1. Objectives

The purpose of the course is to provide the participant with the tools to be able to do data analysis through Bayesian inference. At the end of the course, the participant must be able to do data analysis on a dataset of his/her own using Bayesian inference, with the following steps: 

• Clean, prepare and arrange data before any analysis. 

• Go from an equation specifying a concrete model to its representation in computer code. 

• Obtain estimates of the parameters of interest. 

• Graphically represent the results of the models and interpret the results.

 

2. Prerequisites 

Prior to the start of the course, participants must ensure the following: have R (and RStudio if it is the first time they are using R) and JAGS installed; have a dataset to be ready to be analyzed, and loaded into R; have some familiarity with basic R functions. 

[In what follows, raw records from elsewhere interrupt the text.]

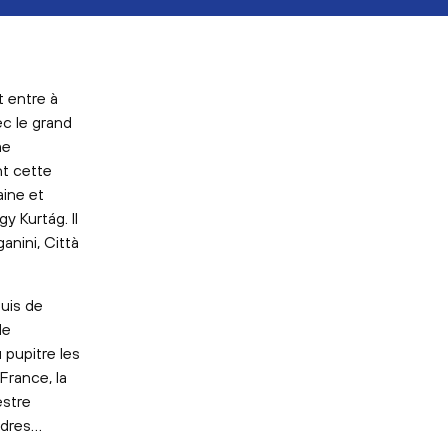
t entre à
vec le grand
me
nt cette
aine et
y Kurtág. Il
anini, Città
puis de
de
 pupitre les
France, la
estre
ndres…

2.1 Install R, JAGS (and RStudio) 

Participants can use computers provided by the organization, but they are encouraged to bring their own laptops. In the latter case, the laptops have to have R and JAGS (RStudio) installed (in this order). 

• Install R from http://cran.r-project.org/ 

• Install JAGS from http://mcmc-jags.sourceforge.net/ 

• Install RStudio (Desktop) from http://www.rstudio.com/products/rstudio/download/ 

• Installing R and RStudio, explained: http://socserv.mcmaster.ca/jfox/Courses/R/ICPSR/R-install-instructions.html  

2.2 Bring a dataset 

The course includes access to prepared datasets, but in order to get the most of the course it is important that each participant brings at least one dataset of his/her own. The outcome / dependent variable has to be continuous, in order to follow most of the course, although other types of outcomes (binary, counts) will be covered in the later stages of the course. 

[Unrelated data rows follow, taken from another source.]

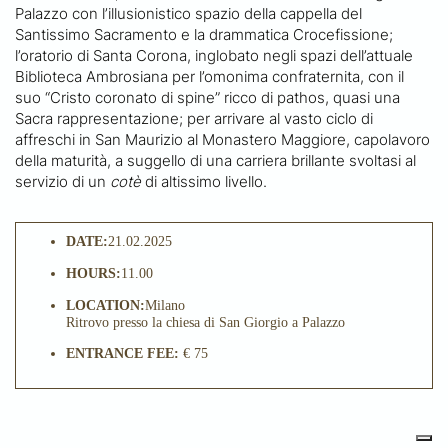
Palazzo con l’illusionistico spazio della cappella del
Santissimo Sacramento e la drammatica Crocefissione;
l’oratorio di Santa Corona, inglobato negli spazi dell’attuale
Biblioteca Ambrosiana per l’omonima confraternita, con il
suo “Cristo coronato di spine” ricco di pathos, quasi una
Sacra rappresentazione; per arrivare al vasto ciclo di
affreschi in San Maurizio al Monastero Maggiore, capolavoro
della maturità, a suggello di una carriera brillante svoltasi al
servizio di un
cotè
di altissimo livello.
DATE:
21.02.2025
HOURS:
11.00
LOCATION:
Milano
Ritrovo presso la chiesa di San Giorgio a Palazzo
ENTRANCE FEE:
€ 75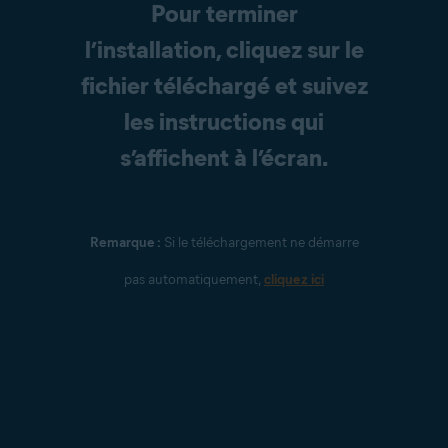
Pour terminer
l’installation, cliquez sur le
fichier téléchargé et suivez
les instructions qui
s’affichent à l’écran.
Remarque :
Si le téléchargement ne démarre
pas automatiquement,
cliquez ici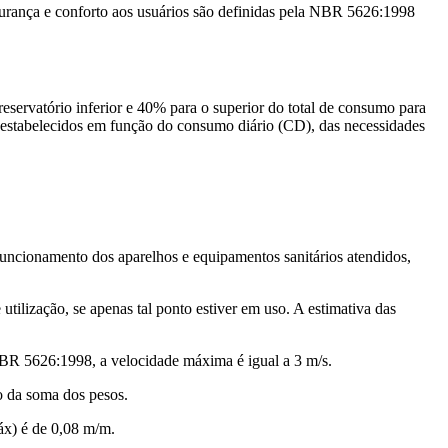
segurança e conforto aos usuários são definidas pela NBR 5626:1998
eservatório inferior e 40% para o superior do total de consumo para
ão estabelecidos em função do consumo diário (CD), das necessidades
funcionamento dos aparelhos e equipamentos sanitários atendidos,
utilização, se apenas tal ponto estiver em uso. A estimativa das
NBR 5626:1998, a velocidade máxima é igual a 3 m/s.
o da soma dos pesos.
áx) é de 0,08 m/m.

2.3 Be able to import the dataset into R 

The participant has to ensure that he/she is able to import a dataset from R. In general terms, the R Data Import/Export manual is useful: https://cran.r-project.org/doc/manuals/r-release/R-data.html

2.4 Understand some basic functions and operations 

The following functions have to be understood prior to start the course: c(), seq(), rep(), gl(), names(). It is important also to be familiar with R’s own logic of object selection using [ ] and conditionals. 

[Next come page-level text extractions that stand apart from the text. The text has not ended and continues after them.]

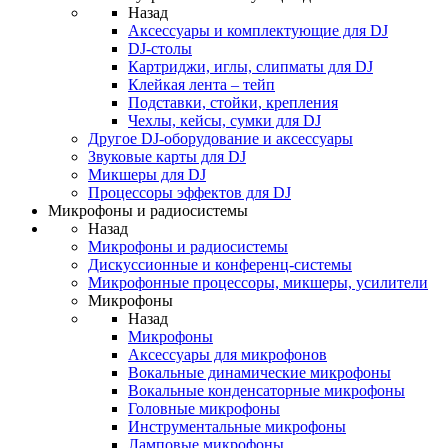
Назад
Аксессуары и комплектующие для DJ
DJ-столы
Картриджи, иглы, слипматы для DJ
Клейкая лента – тейп
Подставки, стойки, крепления
Чехлы, кейсы, сумки для DJ
Другое DJ-оборудование и аксессуары
Звуковые карты для DJ
Микшеры для DJ
Процессоры эффектов для DJ
Микрофоны и радиосистемы
Назад
Микрофоны и радиосистемы
Дискуссионные и конференц-системы
Микрофонные процессоры, микшеры, усилители
Микрофоны
Назад
Микрофоны
Аксессуары для микрофонов
Вокальные динамические микрофоны
Вокальные конденсаторные микрофоны
Головные микрофоны
Инструментальные микрофоны
Ламповые микрофоны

The following materials can be helpful for covering the aforementioned prerequisites: 

• Tutorial inside R itself http://swirlstats.com/. Course “R Programming”. 

• Very pedagogical guided course with exercises https://www.datacamp.com/courses/ introduction-to-r.

• Online tutorial http://www.r-tutor.com/r-introduction, part “R introduction”. 

• Online tutorial https://www.codeschool.com/courses/try-r

• Hands-on guide http://www.computerworld.com/article/2497143/business-intelligence-beginner-s-guide-to-r-introduction.html.

• Official documentation http://cran.r-project.org/doc/manuals/r-release/R-intro.pdf, chapter 2 and Appendix A.

 

3. Contents 

The expected contents are the following, but please notice that the specific content of each day may vary according to the pace of the course. 

3.1 Session 1 

• Introduction to Bayesian modelling. 

• Inference: from the linear model to a simple two-level hierarchical model. 

• Tools setup. 

3.2 Session 2 

• Why being Bayesian when working with survey data?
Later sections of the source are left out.